Curitiba era efetivamente o centro político do Estado; hoje, o centro político se deslocou para o interior, e a maior parte dos políticos são de fora, e mantém laços tênues com a cidade, ou não têm laço nenhum. Da sacada do Braz Hotel, Getúlio se dirigiu aos seus eleitores, nos anos 50; ali José Richa reuniu a população pedindo eleições diretas – e em seguida os participantes se dirigiam aos bares da vizinhança para comentar os acontecimentos. Com muita cerveja. Poucos políticos curitibanos ainda mantém o hábito de frequentar a Boca e conversar com seus eleitores, como era comum até os anos sessenta e começo dos setenta. Jaime Lerner tomando chope no Maneco; Ratinho (pai) em uma roda no Stuart; Requião e o Dr. Francisco Cunha Pereira Filho, o todo poderoso capo da Gazeta do Povo, tomando café na Boca Maldita; ninguém estranhava. Aliás, os políticos hoje na maioria vociferam para as redes sociais. Quebrou-se o diálogo proporcionado pela Boca Maldita entre o eleitor e seus representantes, talvez uma das maiores contribuições de Curitiba à civilização brasileira (Qual cidade brasileira teve algo semelhante?).

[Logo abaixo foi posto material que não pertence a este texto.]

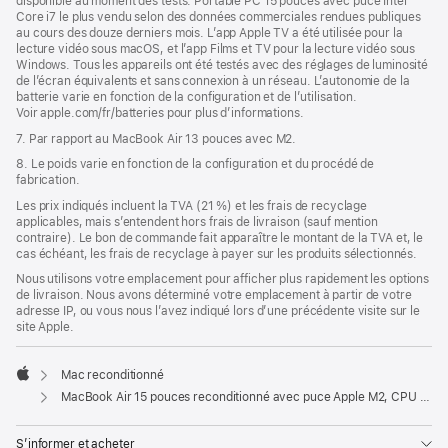
disponible au moment des tests. Portable PC 15 pouces avec puce Intel
Core i7 le plus vendu selon des données commerciales rendues publiques
au cours des douze derniers mois. L’app Apple TV a été utilisée pour la
lecture vidéo sous macOS, et l’app Films et TV pour la lecture vidéo sous
Windows. Tous les appareils ont été testés avec des réglages de luminosité
de l’écran équivalents et sans connexion à un réseau. L’autonomie de la
batterie varie en fonction de la configuration et de l’utilisation.
Voir apple.com/fr/batteries pour plus d’informations.
7. Par rapport au MacBook Air 13 pouces avec M2.
8. Le poids varie en fonction de la configuration et du procédé de
fabrication.
Les prix indiqués incluent la TVA (21 %) et les frais de recyclage
applicables, mais s’entendent hors frais de livraison (sauf mention
contraire). Le bon de commande fait apparaître le montant de la TVA et, le
cas échéant, les frais de recyclage à payer sur les produits sélectionnés.
Nous utilisons votre emplacement pour afficher plus rapidement les options
de livraison. Nous avons déterminé votre emplacement à partir de votre
adresse IP, ou vous nous l’avez indiqué lors d’une précédente visite sur le
site Apple.
Mac reconditionné
Apple
MacBook Air 15 pouces reconditionné avec puce Apple M2, CPU 8 cœurs et GPU 10 cœurs - Gris sidéral
S’informer et acheter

O comércio da cidade ficava no centro, e hoje se deslocou para os shoppings ou para a Ali Express. Ao contrário de Nova Iorque, onde ainda hoje se vê grã-finas de salto alto caminhando com sacolas na 5.ª Avenida (a Tiffanys continua lá, uma loja de rua). Lojinhas simples, que vendem celulares, no centro da cidade, com medo de assaltos, mantém em estoque apenas os mais simples, que não interessam aos ladrões. O abandono se vê nos anúncios de aluga-se ou vende-se por todo o centro.



Imagens de Hatsuo Fukuda


E tudo isso contribuiu para a degradação da cidade, traduzida em roubos, furtos, homeless em quantidade cada vez maior, que tornam o ato de passear e conversar na rua uma aventura quase proibida. O comércio fecha as portas. Não há segurança. Os carrinhos da PM e da Guarda Municipal que circulam pela Rua XV, no trecho que vai da Rua Presidente Faria à Praça Osório são para inglês ver. Nenhuma medida efetiva é tomada. Prender bandidos, nem pensar. Há pouco a placa comemorativa da Confeitaria das Famílias foi furtada, em plena Rua XV. Quem pode não passa por lá.


Da Boca Maldita pouco sobrou. Alguns dinossauros mantém a tradição. O Bar do Cachorro, próximo, continua servindo chope e sanduíche de pernil para seus fregueses. Na Praça Osório, o Bar Stuart prossegue, impávido, indiferente ao tempo, com o sorteio de petiscos. À frente, o Bar do Maneco, na Alameda Cabral, que era um tradicional ponto de encontro de bêbados respeitáveis (bota respeitável nisso), transformou-se em um restaurante in, graças, segundo dizem, a um BBB que o tornou conhecido para a patuleia. A comida do Maneco, que era conhecida somente pelos bêbados da casa, hoje tornou-se gourmet. Os bêbados diurnos que lá faziam ponto tiveram que sair na eterna busca do botequim perfeito.